何静怡上前一步,道:“皇上,我去颜和山庄碰见了当年在皇后身边的伺候的侍女,她将当年的秘密都告诉了我。皇上,你要有个心理准备。”
崇文帝抬眼看了她一眼,轻轻点了点头。
何静怡有些欲言又止,低声道:“皇上,四皇子不是你的亲生的。
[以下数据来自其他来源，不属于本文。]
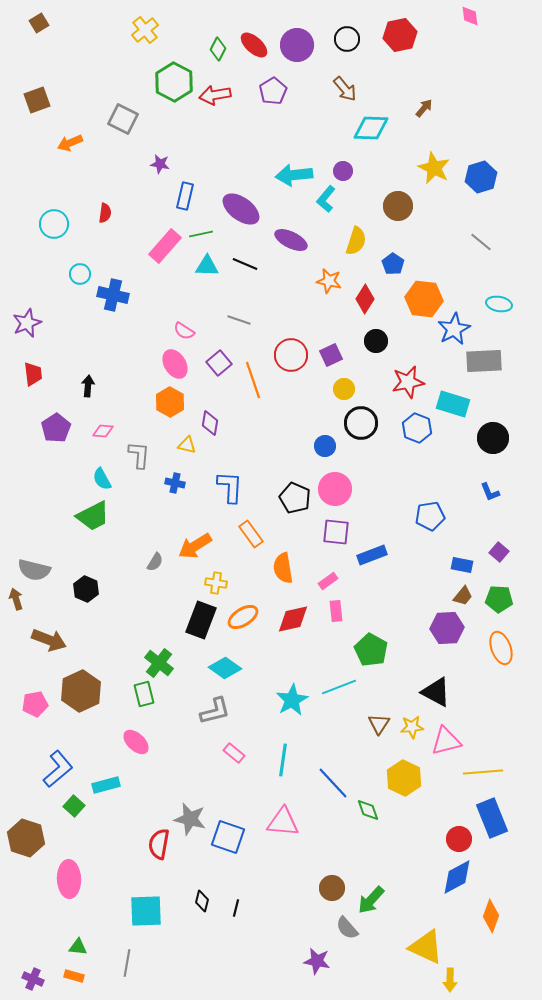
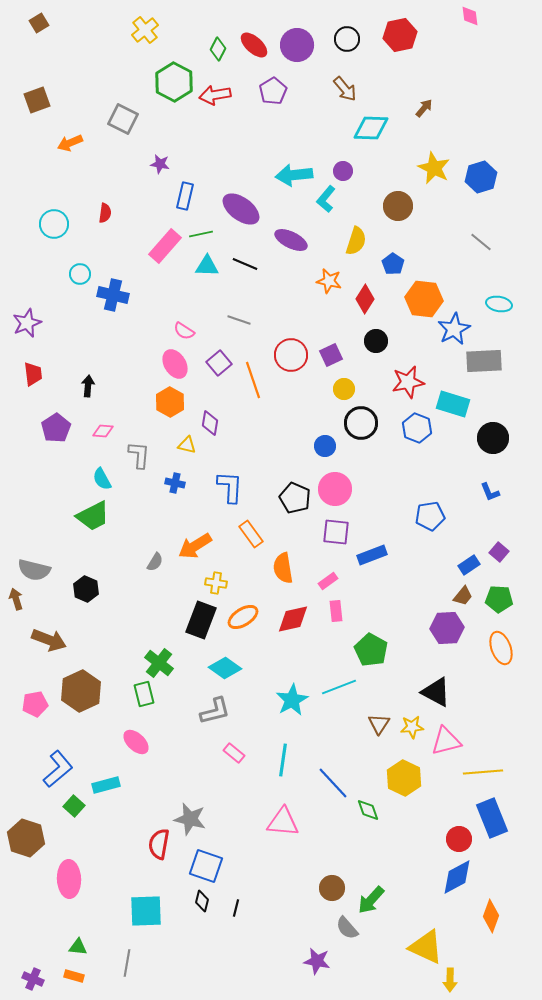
blue rectangle at (462, 565): moved 7 px right; rotated 45 degrees counterclockwise
blue square at (228, 837): moved 22 px left, 29 px down
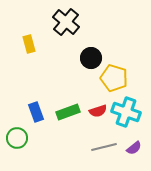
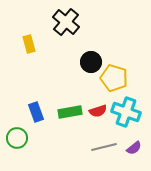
black circle: moved 4 px down
green rectangle: moved 2 px right; rotated 10 degrees clockwise
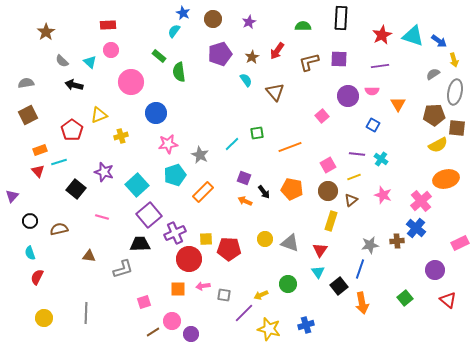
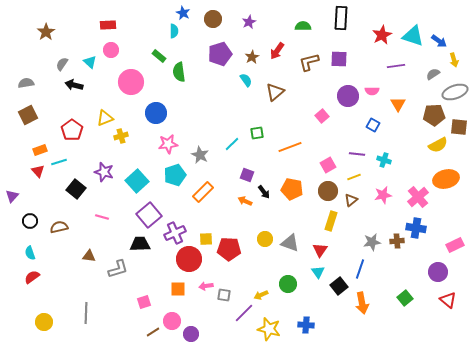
cyan semicircle at (174, 31): rotated 144 degrees clockwise
gray semicircle at (62, 61): moved 3 px down; rotated 80 degrees clockwise
purple line at (380, 66): moved 16 px right
brown triangle at (275, 92): rotated 30 degrees clockwise
gray ellipse at (455, 92): rotated 60 degrees clockwise
yellow triangle at (99, 115): moved 6 px right, 3 px down
brown square at (457, 128): moved 2 px right, 1 px up
cyan cross at (381, 159): moved 3 px right, 1 px down; rotated 16 degrees counterclockwise
purple square at (244, 178): moved 3 px right, 3 px up
cyan square at (137, 185): moved 4 px up
pink star at (383, 195): rotated 30 degrees counterclockwise
pink cross at (421, 201): moved 3 px left, 4 px up
blue cross at (416, 228): rotated 30 degrees counterclockwise
brown semicircle at (59, 229): moved 2 px up
pink rectangle at (460, 243): moved 5 px left, 2 px down
gray star at (370, 245): moved 2 px right, 3 px up
gray L-shape at (123, 269): moved 5 px left
purple circle at (435, 270): moved 3 px right, 2 px down
red semicircle at (37, 277): moved 5 px left; rotated 28 degrees clockwise
pink arrow at (203, 286): moved 3 px right
yellow circle at (44, 318): moved 4 px down
blue cross at (306, 325): rotated 21 degrees clockwise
”
崇文帝身形巨震,险些气血上涌晕了过去,一时间,他眼中划过一抹复杂的情绪,更多的是震惊。
贵妃也是一脸诧异的神情,语气有些安慰道:“皇上……”
崇文帝很快便平复了情绪,问道:“那这件事与皇后有什么关系?”
何静怡朝崇文帝看了看,简洁道:“当年淑妃的孩子在出生的时候就已经死了,她为了稳固自己的地位,将一个侍卫的孩子抱了过来。而这个孩子,也就是当今是四皇子,真正的生父是颜和山庄庄主的父亲,生母就是当年伺候皇后的侍女。”
“慕容皇后生下大皇子后,身体就不好,得知侍女爱上了一个侍卫,慕容皇后有意成全,便让两人离开。岂料,侍卫投靠了淑妃,恰巧侍女也怀孕了,侍卫便将自己的孩子给了淑妃。”
“至于慕容皇后的死,也是因为不小心救了一个宫女。从那个宫女的口中,说出了全部的真相,恰好皇上不在,慕容皇后打算之后将此事告知给皇上。淑妃偶尔得知这个消息,便对慕容皇后下了必死的决心,那时候必死的决心。”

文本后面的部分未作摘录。